As a townie I know nothing about rats, foxes and chickens. So it was quite an eye-opener for me at the weekend when John Papworth told me that he had lost three of his chickens to foxes...including the pride of the roost - his new cockerel. ‘What do you do?’ I asked Natalia when we were over at Purton House collecting Tempe and some free range eggs. ‘We lock them in at night.’ Apparently John didn’t...but does now. He can see the foxes in the field on the other side of the garden wall. Country folks tell me that foxes are unusual because they don’t kill chickens for food but for pleasure.
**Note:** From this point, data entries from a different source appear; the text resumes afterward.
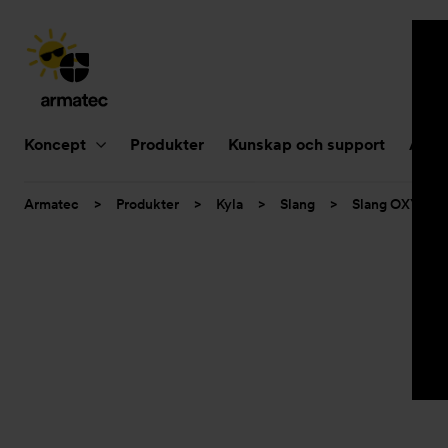
Huvudnavigering
Koncept
Produkter
Kunskap och support
Aktue
Du
Armatec
>
Produkter
>
Kyla
>
Slang
>
Slang OXY
>
är
här: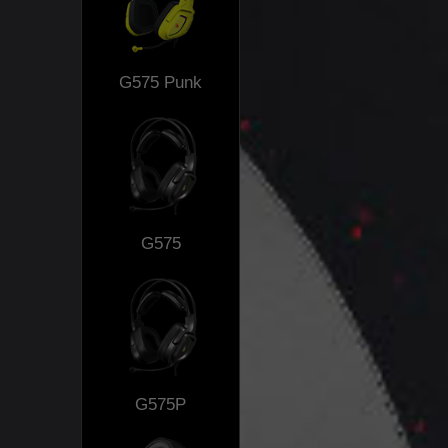
G575 Punk
G575
G575P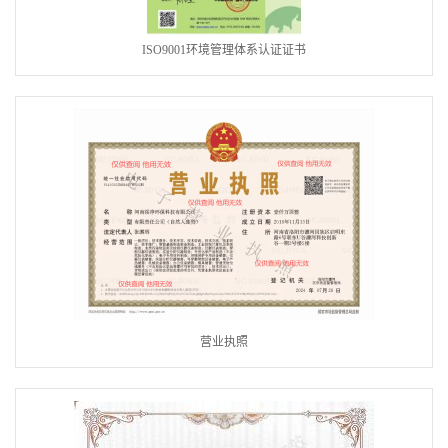
ISO9001环境管理体系认证证书
营业执照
Foxes and chickens I knew something about. But rats and chickens were another matter. John’s dog Tempe was away all Saturday and I asked John why. ‘She’s out ratting!’ ‘Ratting? What’s that?’ I wished I hadn’t asked. Natalia filled me in on the gory details. Every week or so Purton House requisitions a tractor to move one of the hen-coops...they are on wheels. Out from underneath swarm hundreds of rats. They set a pack of rat-catching dogs on them...this is ratting. Tempe was being inaugurated into the canine joys of killing rats...for pleasure. Between them the pack finished off 120 rats on that particular Saturday. Tempe slept all day Sunday. In my naivety I wondered whether it mattered if rats ate some chicken feed. ‘No, of course not,’ Natalie replied. ‘The trouble is that they eat the eggs!’
My Nationwide card has developed a crack. Rather than be confronted at a crucial moment with a card that would not withdraw money from the wall I went into my local branch to have it replaced. A two-minute job? Nothing is simple anymore. Half an hour later the order for my new card finally reached card-making headquarters…probably in Bangalore. The problem? Once again it was my address. The Nationwide database refused to accept my PO Box as a good enough address. Delivering the card to the branch was not a problem. My address was not on their postcode database so I could not get a new card. Jennie was nothing if not persistent however. At last she found that by giving the post office an address she could hack her way into the system. My monthly statements will now no longer come out as P.O. Box 36, Rye TN31 7WP but will be P.O. Box 36, Rye Post Office, Cinque Ports Street, Rye TN31 7AA. Of course if I was laundering money I would have a normal street address.
Jo Kirkham is giving a talk at the Rye Museum next Tuesday evening entitled The Huguenots in Rye. Jo is a big fan of Connie’s illustrations and in particular the pen and ink pictures in Rye From the Water’s Edge so I put together a CD with the complete series of seventy five pictures so she could make her slides more interesting. The two pictures Jo had particularly asked for were The London Trader showing Rye’s Strand Gate on the occasion of Daniel Defoe’s visit to Rye in 1724 and The Escape showing Camber Castle in Shakespeare’s times.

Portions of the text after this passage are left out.